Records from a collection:

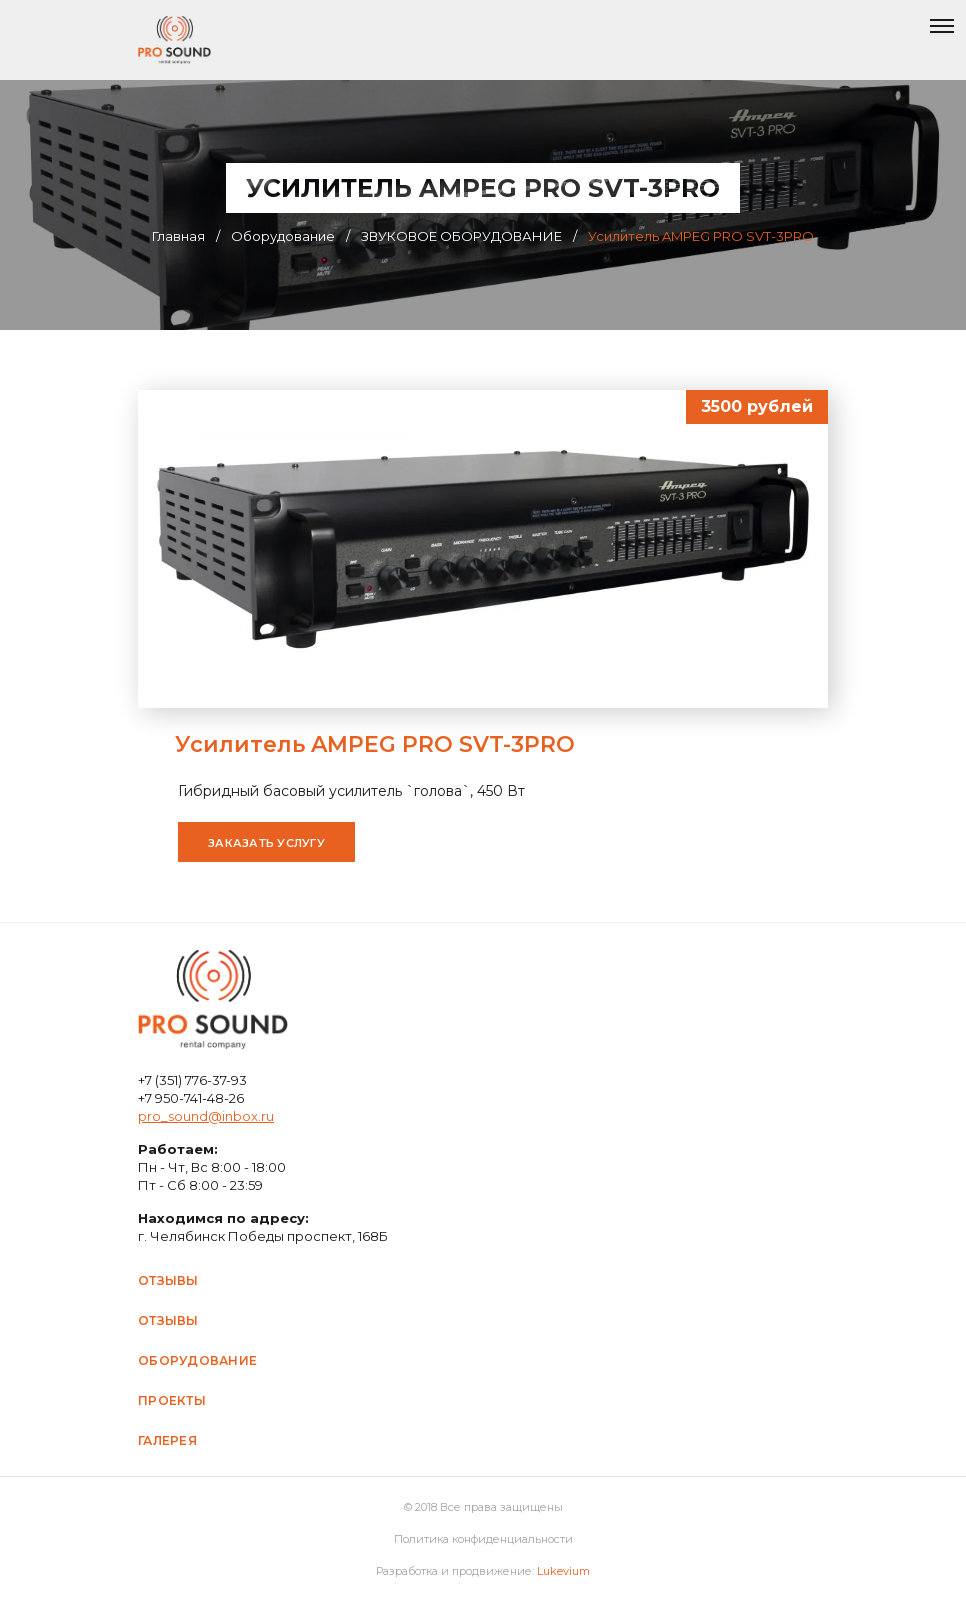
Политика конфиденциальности (483, 1539)
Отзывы (168, 1280)
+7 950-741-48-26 (191, 1098)
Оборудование (197, 1360)
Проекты (172, 1400)
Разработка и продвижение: (483, 1571)
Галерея (167, 1440)
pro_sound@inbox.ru (206, 1116)
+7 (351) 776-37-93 (192, 1080)
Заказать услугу (266, 843)
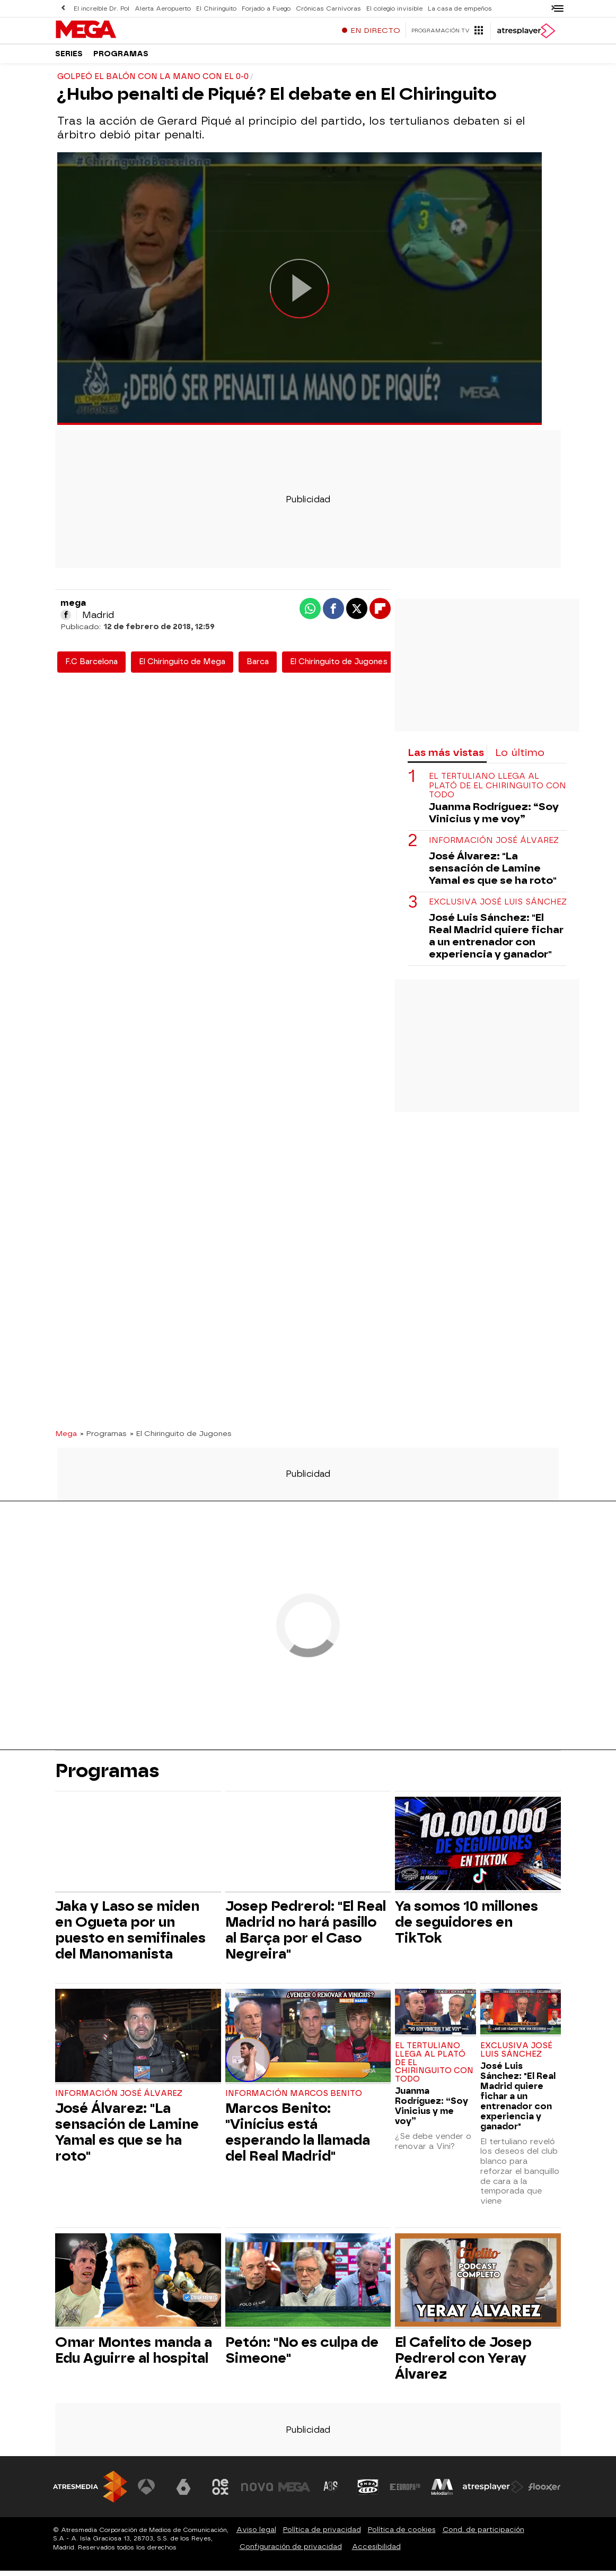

▶ [What you are asked to do] Could you write out the records again exactly, omitting each image?

▶ [Answer section]
Политика конфиденциальности (483, 1539)
Отзывы (168, 1280)
+7 950-741-48-26 (191, 1098)
Оборудование (197, 1360)
Проекты (172, 1400)
Разработка и продвижение: (483, 1571)
Галерея (167, 1440)
pro_sound@inbox.ru (206, 1116)
+7 (351) 776-37-93 (192, 1080)
Заказать услугу (266, 843)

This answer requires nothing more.